The Ukrainian military on Saturday morning reported that Russian forces overnight pressed their stalled advance in the countrys industrial east, while also attempting to retain areas captured in Ukraines northeast and south, including in the Kherson region cited because the target of Kyivs recent counteroffensive.
It added that Ukrainian forces repelled around a half-dozen Russian attacks over the Donetsk region, including near two cities designated as key targets of Moscows grinding effort to fully capture all of those other province. The Donetsk region is 1 of 2 that define Ukraines industrial heartland of the Donbas, alongside Luhansk, that was overrun by Russian troops in early July.

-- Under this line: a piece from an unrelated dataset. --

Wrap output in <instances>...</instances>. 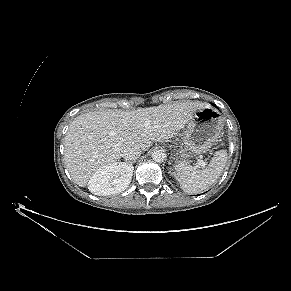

Separately, the British military confirmed in its regular update Saturday morning that Ukrainian forces were conducting renewed offensive operations in the south of Ukraine, advancing along an easy front west of the Dnieper and concentrating on three axes within the Russian-occupied Kherson region.
The operation has limited immediate objectives, but Ukraines forces have likely achieved a qualification of tactical surprise; exploiting poor logistics, administration and leadership in the Russian military, the U.K. defense ministry tweeted.
Russian shelling killed an 8-year-old child and wounded at the very least four others in a southern Ukrainian town near to the Kherson region, Ukrainian officials said.